One hell of a summerby Felicity Monk
English-born, New Zealand-raised, LA-based film-maker Gavin Scott returns to find Treasure Island in the Hauraki Gulf.
Roaming the sand dunes of two of the North Island's rugged West Coast beaches last month were a gang of pirates, a gaggle of kids, a Chookmobile - a contraption powered by chicken poo - and perhaps most disconcerting of all, Randy Quaid.
This was the set of The Battle of Treasure Island, the first of The Adventures of Treasure Island trilogy, a series of movies written by expat Kiwi Gavin Scott and filmed in New Zealand. Scott, now living in California, is making his directorial debut with the first film - "I am nervous, but there isn't time for that sort of indulgence" - with Michael Hurst directing the following two over the summer.
The plot for the Treasure Island trilogy: a bunch of kids from around the world attend a six-week summer camp located on "Treasure Island" (Kawau Island being quite convincing from a distance) that is run by eccentric old Conrad, his wife Wendy and his niece Ellie.

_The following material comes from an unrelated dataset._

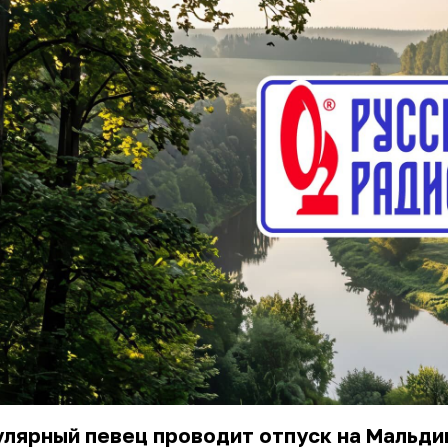
лярный певец проводит отпуск на Мальди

In the first film, the island is attacked by pirates who have come to retrieve their ancestors' gold. The attack is led by
Captain Flint (played by Quaid, think Vegas Vacation and National Lampoon's Winter Holiday), an angry ex-businessman, who, after being ousted in a boardroom coup, has stolen the corporate yacht and become a pirate.
In the second film a prehistoric animal is discovered and in the third an alien lands there. "Yes, it's one hell of a summer," Scott admits.
Born in Yorkshire in 1950, Scott came to New Zealand with his family at the age of 10. He started off at Hastings Central Primary, engaging in some serious comic book swapping with a little Stuart Devenie, and went on to Karamu High School, where he befriended Paul Holmes, before winning a scholarship to Wanganui Collegiate. At 17, he spent a year in the jungles of Borneo working as a volunteer teacher with the children of headhunters.
In 1971 he graduated from Victoria University with a BA in history and political science and, together with his future wife, went on to study journalism at Wellington Polytechnic.
Scott worked for the New Zealand Broadcasting Corporation as a TV and radio reporter and producer before
returning to England in 1973, where he worked as a reporter for the Times before moving to BBC radio and eventually BBC TV. Over the next decade he was a news anchor, a field reporter and a documentary film-maker. He was in Africa during the Rhodesian war and he covered the fall of the Berlin Wall.
In 1990, shortly after making a move into TV writing, he was headhunted by George Lucas to join a team that Lucas had pulled together to create his successful live-action TV series The Young Indiana Jones Chronicles, which screened in the US in 1992.
Scott's CV only gets more impressive from there. His bestselling novel Small Soldiers was bought in 1992 and turned into feature-length film six years later, with Steven Spielberg as producer. Next, he wrote a feature-length screenplay of Mary Norton's The Borrowers for Working Title, released in 1997, starring actors John Goodman and Jim Broadbent.
Why all the family films?
"Because I love them," he says. "I take enormous delight in creating films that the whole family can go and see. I think the child in me responds to that."
Then, last year, Scott earned an Emmy nomination for his adaptation of Marion Zimmer Bradley's The Mists of Avalon, which was made into a TV mini-series starring Anjelica Huston, Joan Allen and Julianna Margulies and broadcast in the US in 2001. It set a TNT record, drawing 25 million viewers, their largest audience.
More recently, he has written two screenplays, one for Tom Cruise - a mountaineering saga called Touching the Void - and one for Warner Brothers for an action-adventure set in World War II starring Kevin Spacey.
So where does he find the inspiration? "I read constantly, especially non-fiction, and so ideas just flow in. The world is such an interesting place and my mind puts things together in a way and thinks, 'Wouldn't that make a wonderful story.'"
His opinion of New Zealand film? "New Zealand film is, and has been, extraordinary. For a tiny country, whose population is smaller than many cities around the world, to have a thriving film industry is a wonderful achievement. And the fact that there are these talented New Zealanders making use of their country, of what it looks like, the light, the weather, the legends, and putting it down on celluloid and making it part of world culture is something I feel vicariously proud of. I love seeing the country that I grew up in on the big screen in America and people say, 'Wow!', and so do I."